Helko Reschitzki, Moabit

Vom Nordwestufer des Schlachtensees ist zu vermelden, dass ein weiteres Blässhuhnpärchen erfolgreich gebrütet hat! Und auch in dieser Familie folgt alles den uralten, über Jahrtausende vererbten Regeln: Die Jungen klettern, stolpern, plumpsen unmittelbar nach dem Schlüpfen aus dem direkt an der Gewässeroberfläche erbauten Nest ins Wasser, können bereits schwimmen, paddeln also sofort mit ihren riesigen Füßen los und fordern laut piepsend ihr Futter ein. Was sie ziemlich oft machen, so dass ihre Eltern immer wieder nach Nahrung tauchen. In den ersten Tagen bekommen sie vor allem Tierisches, zum Beispiel Insektenlarven – eiweißreiches Futter ist entscheidend für das schnelle Wachstum, nach und nach kommen Pflanzen und Algen dazu. Ein instinktives Zusammenspiel, das das Überleben der Art sichert. Die Küken sind mit einem dunkelgrauen bis schwarzen Dunenflaum bedeckt; weit erkennbar die leuchtend rot-orangene Kopffärbung mit den gelb-roten Borstenfedern – ein Anblick, der in zwei, drei Wochen verblassen und allmählich einem unauffälligeren grau-bräunlichen Jugendgefieder weichen wird. Interessant: Die Signalfarben machen die Küken zwar sichtbarer für Fressfeinde, erleichtern den Altvögeln aber auch das Wiederfinden im Schilf oder in der Dämmerung. Die Evolution hat dieses Problem offenbar zugunsten der elterlichen Fürsorge abgewogen.

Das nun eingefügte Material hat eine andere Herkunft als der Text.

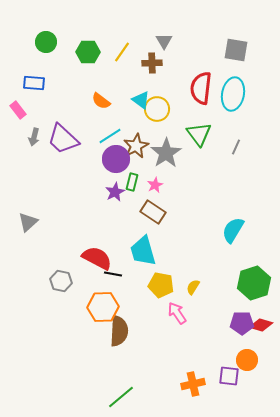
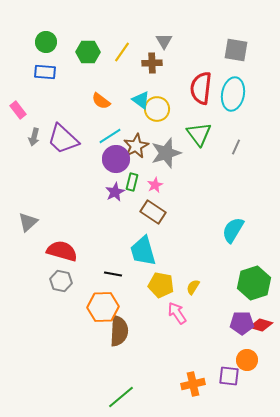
blue rectangle at (34, 83): moved 11 px right, 11 px up
gray star at (166, 153): rotated 16 degrees clockwise
red semicircle at (97, 258): moved 35 px left, 7 px up; rotated 12 degrees counterclockwise
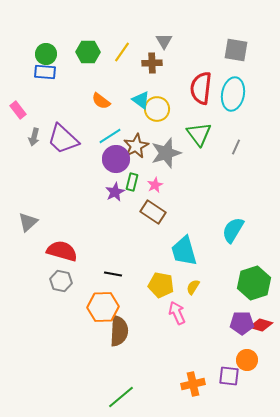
green circle at (46, 42): moved 12 px down
cyan trapezoid at (143, 251): moved 41 px right
pink arrow at (177, 313): rotated 10 degrees clockwise
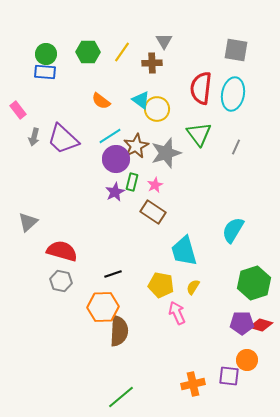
black line at (113, 274): rotated 30 degrees counterclockwise
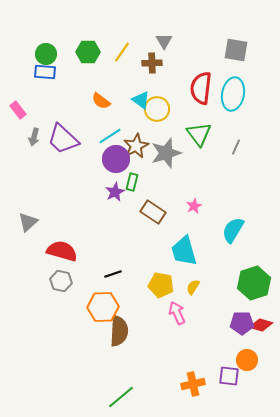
pink star at (155, 185): moved 39 px right, 21 px down
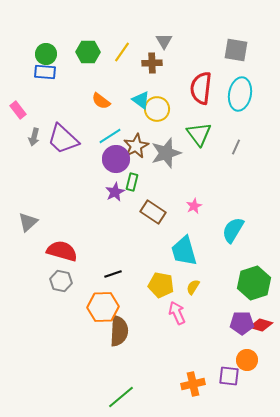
cyan ellipse at (233, 94): moved 7 px right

Am Vormittag kühl, windig und dickwolkig, später bricht immer öfter die Sonne durch – sekündlich wechselnde Licht- und Schattenspiele, da kannste als Künstler einpacken. In der Ringbahn neben mir drei etwa zehnjährige Jungs, die sich über ihre verstorbenen Haustiere unterhalten. Zwei zeigen an sich (einmal Kopf, einmal Bauch), wie groß die Tumore ihrer Hamster waren, der dritte berichtet von seiner Katze, die an einem Nierenversagen starb. Daran können sich die beiden anderen noch erinnern. Man ist sich einig, dass der Tod einer Katze schlimmer ist als der Tod eines Hamsters: „Hamster kommen und gehen!“ Übergangslos ist man beim Thema „Was würdest du machen, wenn du richtig reich wärst?“ – Antwort: „Einen riesigen Simulator bauen, damit ich irgendwann besser S-Bahn fahren kann als unser Fahrer.“ Sofort gehen sie in technische Details, als das Wort „Steuerrad“ fällt, klatschen sie sich ab – Insideranspielungen sind wichtig. Als nächster Vorschlag kommt: „Eine Insel kaufen, da kannst du machen, was du willst.“ „Außer Töten!“ „Muss man aber ja auch nicht.“ Leider bin ich kurz abgelenkt, so dass ich verpasse, warum die drei urplötzlich über Stalingrad reden („Das ist bei den Russen.“) und dabei Granatenexplosions- und Schießgeräusche imitieren. Ich tippe auf ein Computerspiel – im Unterricht einer vierten, fünften Klasse dürfte der Weltkrieg noch nicht Thema sein.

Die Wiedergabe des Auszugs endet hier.